Lesson 8: The Five Major Stresses

What are the different ways a material can be pushed, pulled, or distorted?
How do engineers select specific materials based on their ability to withstand these stresses?
How can we represent internal and external forces acting on a structure to ensure safety?

Stress
Compression
Tension
Shear
Torsion
Bending
Live Load
Dead Load
Buckling
Snapping

PS3: Energy (Forces and motion).

ETS1: Engineering Design (Developing models to explain structural solutions).

ETS 2: Links among engineering, technology, science, and society.

Synthesizing technical informational texts, interpreting force diagrams (vectors), and constructing scientific explanations based on experimental evidence.

Day 1: Compression and Tension. The lesson begins with a "Warm Up" using a chair to demonstrate balanced and unbalanced forces. Students perform tactile investigations: pulling rubber bands to feel tension (stretching/thinning) and pushing on sponges to observe compression (shortening/bulging). They identify real-world applications, such as suspension cables for tension and columns for compression.

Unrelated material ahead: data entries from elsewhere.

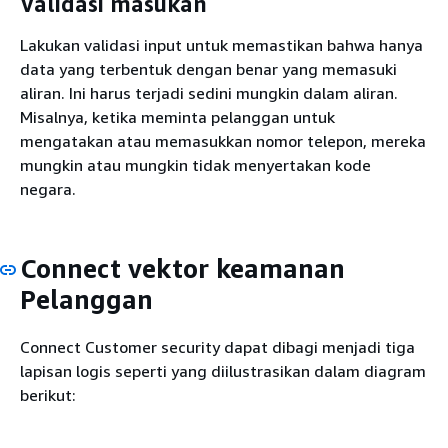
Validasi masukan
Lakukan validasi input untuk memastikan bahwa hanya
data yang terbentuk dengan benar yang memasuki
aliran. Ini harus terjadi sedini mungkin dalam aliran.
Misalnya, ketika meminta pelanggan untuk
mengatakan atau memasukkan nomor telepon, mereka
mungkin atau mungkin tidak menyertakan kode
negara.
Connect vektor keamanan
Pelanggan
Connect Customer security dapat dibagi menjadi tiga
lapisan logis seperti yang diilustrasikan dalam diagram
berikut:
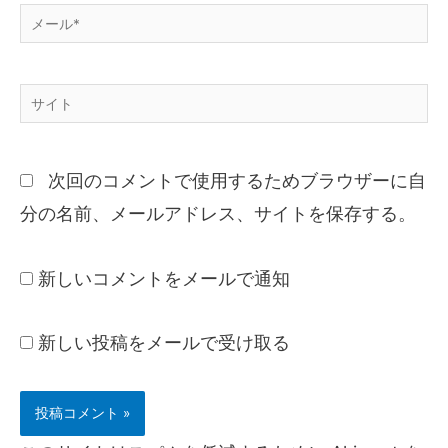
次回のコメントで使用するためブラウザーに自
分の名前、メールアドレス、サイトを保存する。
新しいコメントをメールで通知
新しい投稿をメールで受け取る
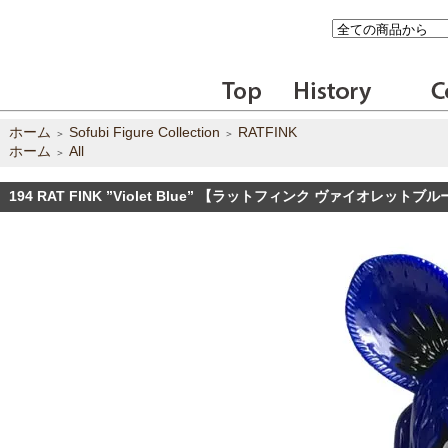
トップ
ヒストリー
会社
ホーム
Sofubi Figure Collection
RATFINK
＞
ページ
＞
ホーム
All
＞
194 RAT FINK ”Violet Blue” 【ラットフィンク ヴァイオレットブ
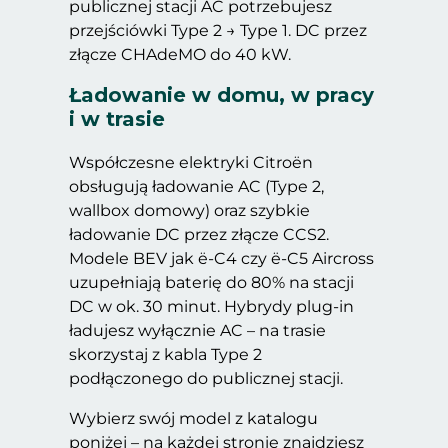
publicznej stacji AC potrzebujesz
przejściówki Type 2 → Type 1. DC przez
złącze CHAdeMO do 40 kW.
Ładowanie w domu, w pracy
i w trasie
Współczesne elektryki Citroën
obsługują ładowanie AC (Type 2,
wallbox domowy) oraz szybkie
ładowanie DC przez złącze CCS2.
Modele BEV jak ë-C4 czy ë-C5 Aircross
uzupełniają baterię do 80% na stacji
DC w ok. 30 minut. Hybrydy plug-in
ładujesz wyłącznie AC – na trasie
skorzystaj z kabla Type 2
podłączonego do publicznej stacji.
Wybierz swój model z katalogu
poniżej – na każdej stronie znajdziesz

Day 2: Shear, Torsion, and Bending. Students explore complex stresses by twisting cloth (torsion) and analyzing how scissors work (shear forces pushing in opposite directions). They investigate bending, noting that one side of a bent object is under tension while the other is under compression. The lesson concludes with a classroom audit identifying Live and Dead loads and the stresses they exert on school furniture.

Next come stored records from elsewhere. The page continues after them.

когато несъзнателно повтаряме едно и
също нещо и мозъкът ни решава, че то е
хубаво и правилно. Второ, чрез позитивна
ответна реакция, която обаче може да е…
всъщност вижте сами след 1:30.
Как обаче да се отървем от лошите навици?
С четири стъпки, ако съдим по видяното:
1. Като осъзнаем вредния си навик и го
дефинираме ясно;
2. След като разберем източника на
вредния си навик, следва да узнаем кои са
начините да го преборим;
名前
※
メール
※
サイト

Purpose: To understand that stress is the internal resistance of a material to distorting influences, and mastering these forces is essential for designing structures that do not buckle or snap.

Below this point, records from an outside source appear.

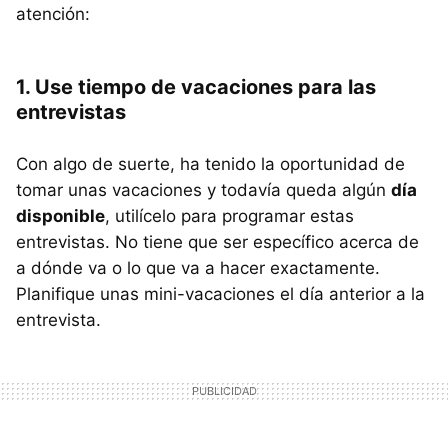
atención:
1. Use tiempo de vacaciones para las
entrevistas
Con algo de suerte, ha tenido la oportunidad de
tomar unas vacaciones y todavía queda algún
día
disponible
, utilícelo para programar estas
entrevistas. No tiene que ser específico acerca de
a dónde va o lo que va a hacer exactamente.
Planifique unas mini-vacaciones el día anterior a la
entrevista.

DOK Level: 3 (Strategic Thinking). Students must predict structural behavior under torsion and justify material choices for specific engineering challenges.

Real-World Connections:

Analyzing why the Golden Gate Bridge cables are in tension.

Identifying compression in the legs of the desk students are sitting at.

Explaining the torsion (twisting) that affects suspension bridges during high winds.


Culturally Relevant Connections:

Discussing how iconic landmarks like the Statue of Liberty or the Cologne Cathedral are designed to withstand these forces to remain symbols of identity and history.

Exploring how Stone Age builders used physical principles (levers) to manage massive compression loads.

Misconception: Concrete is strong under any force. Correction: Concrete is excellent in compression but weak in tension, which is why it requires steel reinforcement (rebar).

Misconception: Bending is a single force. Correction: Bending is a combination where the outer curve is pulled (tension) and the inner curve is pushed (compression).

English Learners: Build a word wall with visual "Force Arrows" showing vectors for each stress type; provide flashcards with definitions and drawings.

Advanced Learners: Research the Poisson effect (lateral expansion under longitudinal compression) or investigate fatigue failure in materials.

Formative: Completion of the "0.5 Structural Forces Investigation" worksheet.

Summative: Students draw "Force Arrows" on photos of famous buildings to correctly show where compression, tension, and torsion are acting.

Materials: Sponges, rubber bands, cloth/rags, scissors, yarn, craft sticks.

Text/Slides: "0.5-Structural Forces Investigation," "0.5-Types of Stress on Structure".

Speaker: A local civil engineer or architect to discuss how they "dissipate or transfer" forces in their designs.